After unloading my pity on a friend via text this morning,,,,she told me two things. These things I already knew, but sometimes it takes hearing them several dozen times for it to sink in. First she told me that no one else is responsible for my happiness but me. This is TRUE - I knew and know it. Also,,,,,I am a person that is more concerned with the happiness of everyone else OVER myself. This I know and knew also.
I'm not one to have pity parties on a regular basis. We all need a shoulder and an ear occassionally to help us recover from feeling down and out. I don't feel wrong for posting this, because I know some of my real friends will surface and either KICK MY ASS for being down or say consoling stuff that will help me get over this. Either way, communicating with our friends is important.
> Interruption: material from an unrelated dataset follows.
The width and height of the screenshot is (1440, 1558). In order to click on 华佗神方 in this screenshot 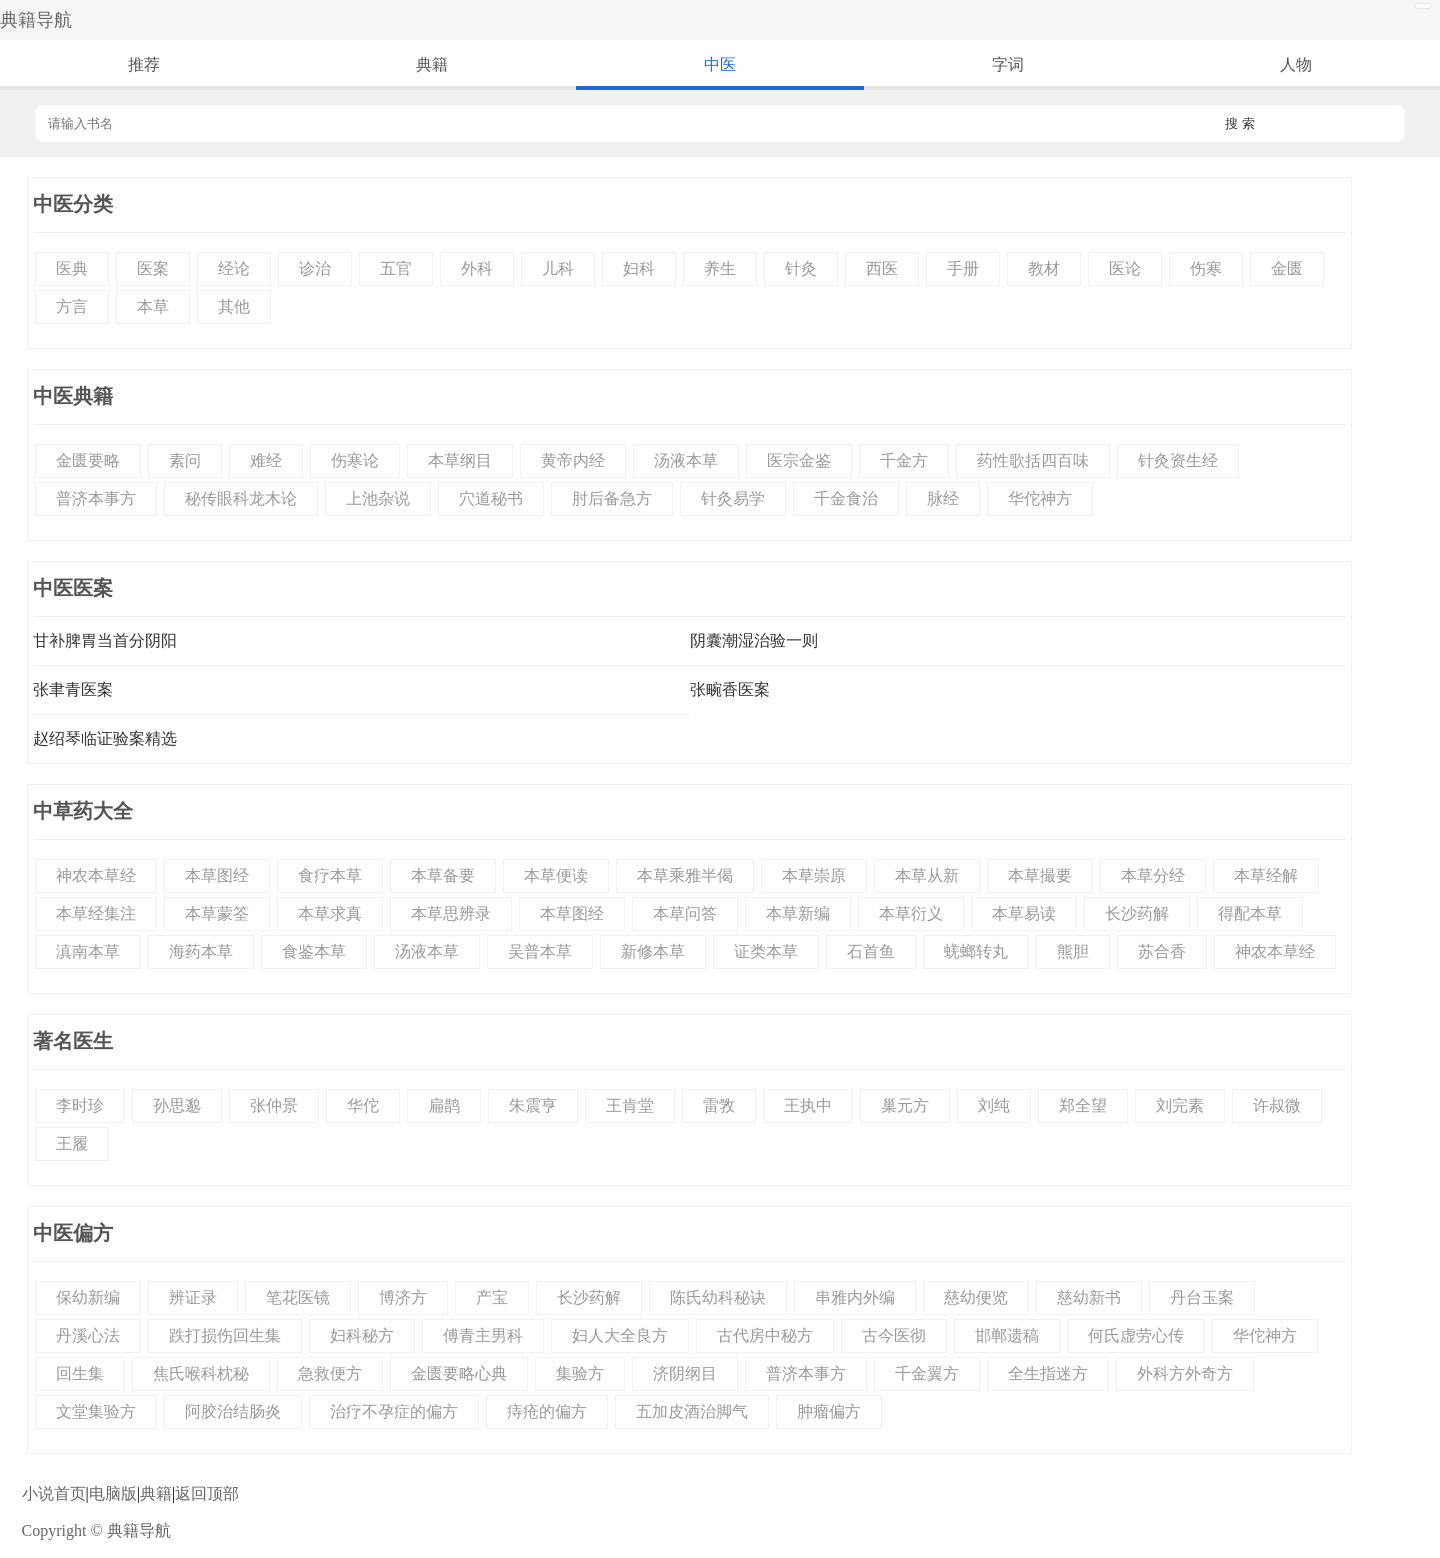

Now I'm gonna tell you what lit a firecracker under my ass to share all this stuff with you. I was previously reading the post about Nice guy and bad boy. Well, I guess I'm a nice or good guy.......not a freaking doormat,,,,but someone that cares about others. I just don't know how "NOT TO CARE". Okay, maybe not getting involved in the first place is a way not to care,,,,,,but my biggest self issue is that I have a hard time understanding how the people you care about can just "not care about you". Even when they say they do. Communicating with others is something that kinda always has been in my life,,,,as a person,,,,as a designer,,,,as a human being. I take that kinda info to heart,,,,not just in passing. So I get hurt alot and most of it is my fault. This is related to the penis size/bad boy type of concerns that people have. It's the crap within us that manifests itself. It's the ONE FRIGGIN sentance that our GF's say that TWIST us the wrong friggin way!!!!
Several times this week,,,,my GF and I "collided". She thinks I'm attacking her CONSTANTLY. I'm not. I'm from Brooklyn and maybe sound a bit aggressive. So she is always defensive. The fact that her ex's were scumbags (controlling, lying, cheating bastards) doesn't help. But she will NEVER give in to the fact of being conditioned from her past......so I get the blunt end of the shovel. So, the stress and change in weather,,,,,feeling sick,,,,and working out with weights again (knocking the crap our of me physically),,,,,I've got this horrible depression in me and I'm trying to shake it. Changed my eating habits too,,,,,,so I've got a bunch of things that are obviously headbutting on this end,,,,but the outcome is that I am feeling so beatup. Somebody PLEASE kick my ass!!!